**EXERCISE GOAL:** For the data below, give the number of lines containing "ظروف" and nothing more.

(Dataset excerpts)
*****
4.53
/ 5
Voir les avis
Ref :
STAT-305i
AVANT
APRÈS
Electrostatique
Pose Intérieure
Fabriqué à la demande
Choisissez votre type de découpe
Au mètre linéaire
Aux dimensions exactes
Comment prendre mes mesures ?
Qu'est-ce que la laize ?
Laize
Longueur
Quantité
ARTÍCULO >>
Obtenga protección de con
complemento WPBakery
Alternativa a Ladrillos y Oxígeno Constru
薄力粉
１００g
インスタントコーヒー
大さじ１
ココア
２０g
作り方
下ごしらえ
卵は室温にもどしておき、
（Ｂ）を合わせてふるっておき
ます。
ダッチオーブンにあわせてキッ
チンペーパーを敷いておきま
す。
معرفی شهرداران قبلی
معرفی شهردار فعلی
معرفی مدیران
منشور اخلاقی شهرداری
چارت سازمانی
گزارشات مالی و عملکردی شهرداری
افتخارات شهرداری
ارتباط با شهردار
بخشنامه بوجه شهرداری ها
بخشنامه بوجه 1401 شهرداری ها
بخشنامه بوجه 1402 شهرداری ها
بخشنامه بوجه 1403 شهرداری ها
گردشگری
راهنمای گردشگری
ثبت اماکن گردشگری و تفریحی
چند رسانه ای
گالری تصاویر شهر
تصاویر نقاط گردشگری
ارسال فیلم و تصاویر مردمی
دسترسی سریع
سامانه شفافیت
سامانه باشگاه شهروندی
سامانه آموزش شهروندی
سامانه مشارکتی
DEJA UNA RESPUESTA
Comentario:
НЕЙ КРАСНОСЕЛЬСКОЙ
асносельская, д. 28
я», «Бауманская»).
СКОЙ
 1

==

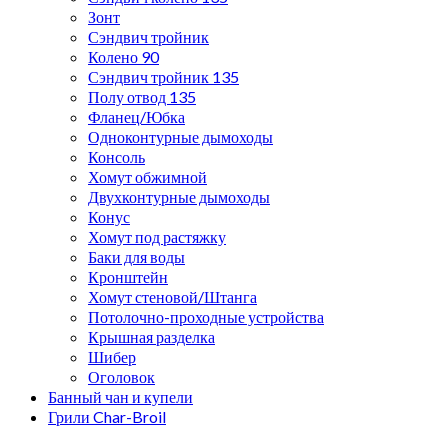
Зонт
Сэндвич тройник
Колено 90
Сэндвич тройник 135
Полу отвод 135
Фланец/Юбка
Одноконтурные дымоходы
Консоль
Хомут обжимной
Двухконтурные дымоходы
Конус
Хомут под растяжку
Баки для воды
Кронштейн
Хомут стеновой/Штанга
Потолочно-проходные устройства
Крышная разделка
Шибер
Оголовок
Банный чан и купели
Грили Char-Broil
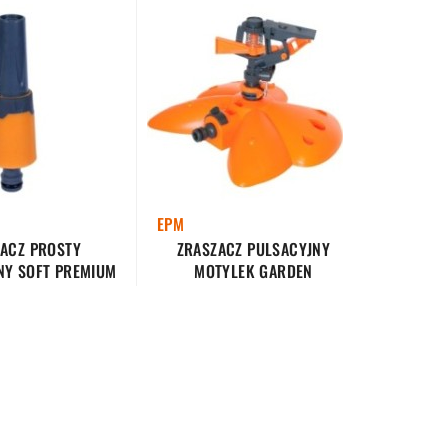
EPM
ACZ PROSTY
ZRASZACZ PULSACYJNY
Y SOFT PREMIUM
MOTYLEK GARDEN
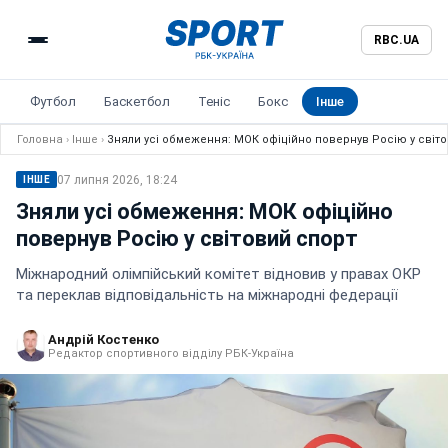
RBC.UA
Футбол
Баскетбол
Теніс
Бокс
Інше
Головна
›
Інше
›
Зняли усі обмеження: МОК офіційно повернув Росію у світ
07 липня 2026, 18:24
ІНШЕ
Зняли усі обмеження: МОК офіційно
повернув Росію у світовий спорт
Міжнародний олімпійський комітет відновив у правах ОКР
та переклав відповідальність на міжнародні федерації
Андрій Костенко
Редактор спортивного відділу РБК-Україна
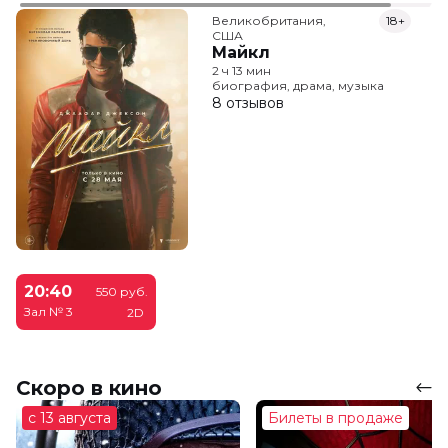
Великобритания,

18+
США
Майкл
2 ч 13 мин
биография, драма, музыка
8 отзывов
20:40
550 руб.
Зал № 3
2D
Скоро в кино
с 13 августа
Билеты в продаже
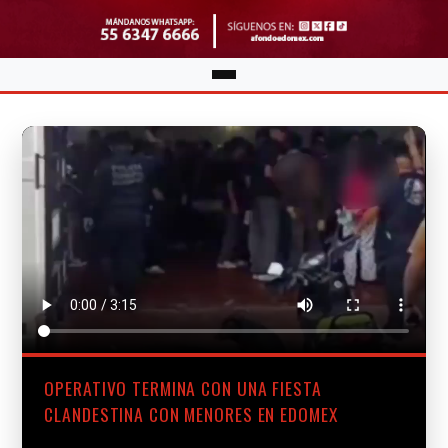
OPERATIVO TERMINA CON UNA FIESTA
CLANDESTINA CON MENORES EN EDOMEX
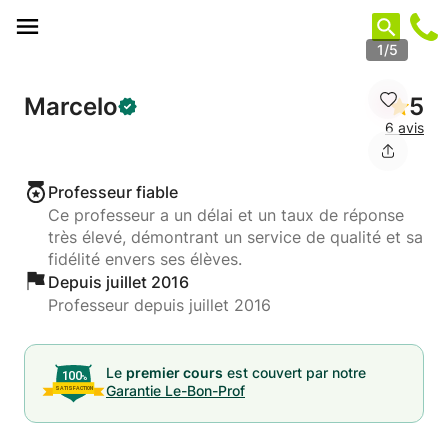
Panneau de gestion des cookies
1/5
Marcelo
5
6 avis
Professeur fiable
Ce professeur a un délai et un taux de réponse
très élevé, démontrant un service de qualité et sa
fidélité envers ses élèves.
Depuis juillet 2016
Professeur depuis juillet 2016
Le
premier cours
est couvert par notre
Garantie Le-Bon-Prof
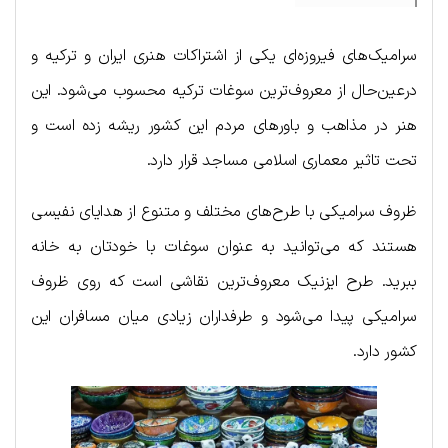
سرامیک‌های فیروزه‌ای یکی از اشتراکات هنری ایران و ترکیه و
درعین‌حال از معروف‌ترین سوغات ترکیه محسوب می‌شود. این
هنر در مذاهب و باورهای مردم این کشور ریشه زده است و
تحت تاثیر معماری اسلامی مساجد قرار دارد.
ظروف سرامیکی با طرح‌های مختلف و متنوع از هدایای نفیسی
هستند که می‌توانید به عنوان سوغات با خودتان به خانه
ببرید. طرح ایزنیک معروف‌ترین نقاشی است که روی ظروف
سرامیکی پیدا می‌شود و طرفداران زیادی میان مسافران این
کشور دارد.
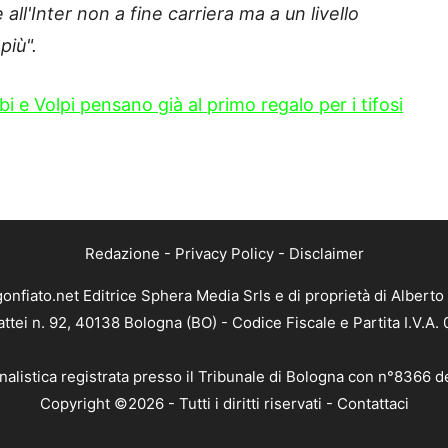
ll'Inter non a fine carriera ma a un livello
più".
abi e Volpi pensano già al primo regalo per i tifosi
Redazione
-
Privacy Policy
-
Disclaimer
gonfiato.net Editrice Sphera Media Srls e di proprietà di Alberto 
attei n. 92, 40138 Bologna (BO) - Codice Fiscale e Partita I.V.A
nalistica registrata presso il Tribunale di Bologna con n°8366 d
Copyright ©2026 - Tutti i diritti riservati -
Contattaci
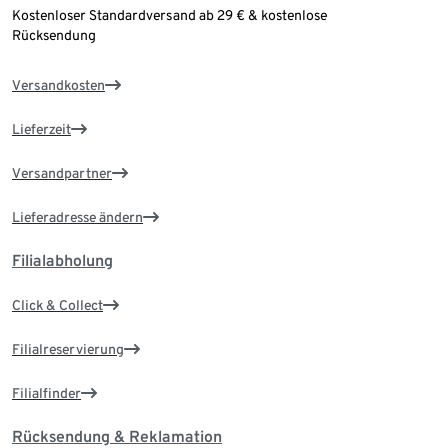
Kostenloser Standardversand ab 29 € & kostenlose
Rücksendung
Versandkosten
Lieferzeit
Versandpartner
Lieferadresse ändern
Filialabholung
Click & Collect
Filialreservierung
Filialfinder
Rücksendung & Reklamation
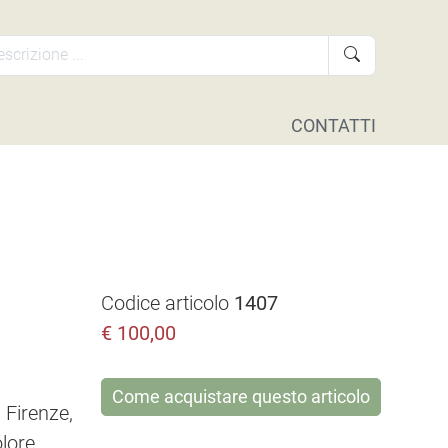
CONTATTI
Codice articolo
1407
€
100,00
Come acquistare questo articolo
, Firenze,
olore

* * *

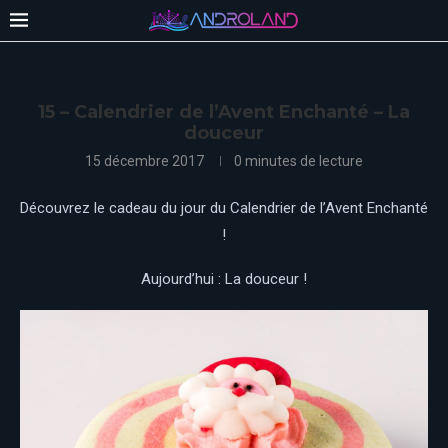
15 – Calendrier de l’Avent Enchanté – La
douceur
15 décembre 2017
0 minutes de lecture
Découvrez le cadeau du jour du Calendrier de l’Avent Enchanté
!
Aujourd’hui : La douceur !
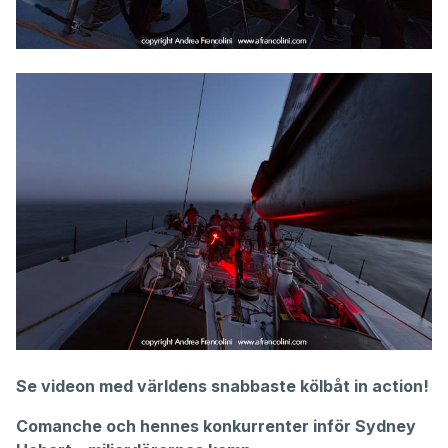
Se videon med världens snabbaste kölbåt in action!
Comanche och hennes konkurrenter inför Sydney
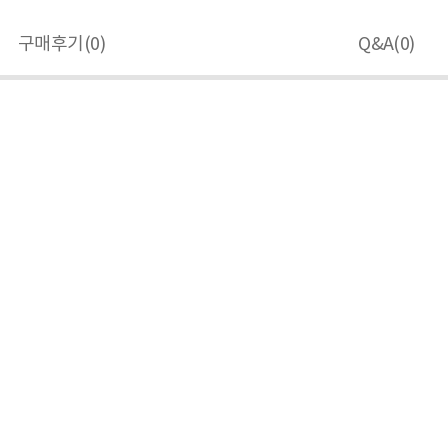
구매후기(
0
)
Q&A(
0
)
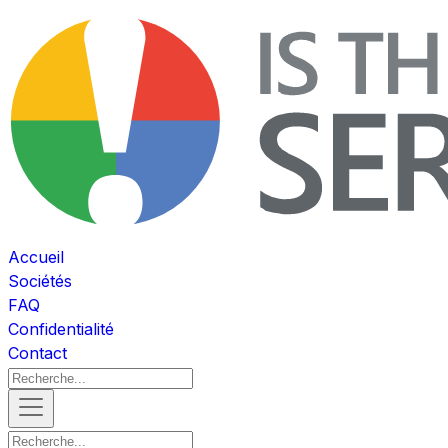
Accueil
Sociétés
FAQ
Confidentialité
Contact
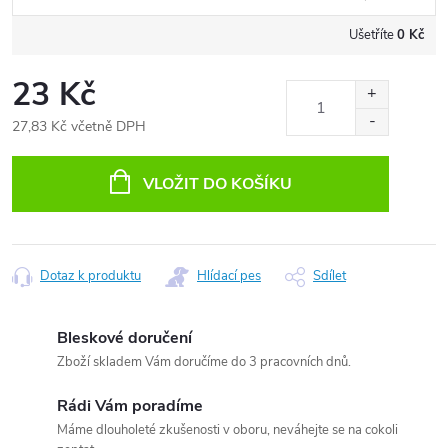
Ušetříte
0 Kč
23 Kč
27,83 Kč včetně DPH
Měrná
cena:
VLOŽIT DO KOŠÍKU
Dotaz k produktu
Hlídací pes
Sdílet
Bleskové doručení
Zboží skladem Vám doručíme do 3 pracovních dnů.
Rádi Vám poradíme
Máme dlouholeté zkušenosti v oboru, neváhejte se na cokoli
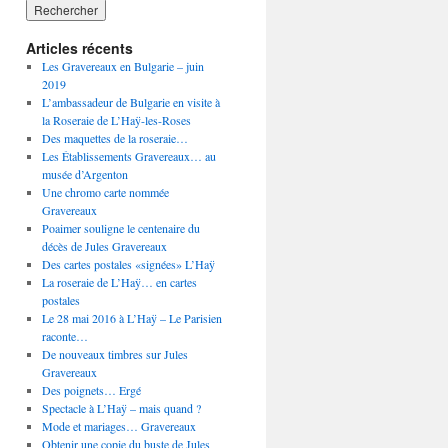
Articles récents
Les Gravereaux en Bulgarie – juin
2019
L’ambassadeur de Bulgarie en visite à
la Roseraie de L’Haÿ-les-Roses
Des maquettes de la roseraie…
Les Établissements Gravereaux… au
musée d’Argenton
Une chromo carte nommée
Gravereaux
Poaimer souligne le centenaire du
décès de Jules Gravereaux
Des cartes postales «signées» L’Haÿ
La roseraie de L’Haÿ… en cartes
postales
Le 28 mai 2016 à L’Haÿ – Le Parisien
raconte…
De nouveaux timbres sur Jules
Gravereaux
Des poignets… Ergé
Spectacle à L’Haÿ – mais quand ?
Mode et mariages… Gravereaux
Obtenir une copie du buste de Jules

**ANSWER TO THE EXERCISE:** 2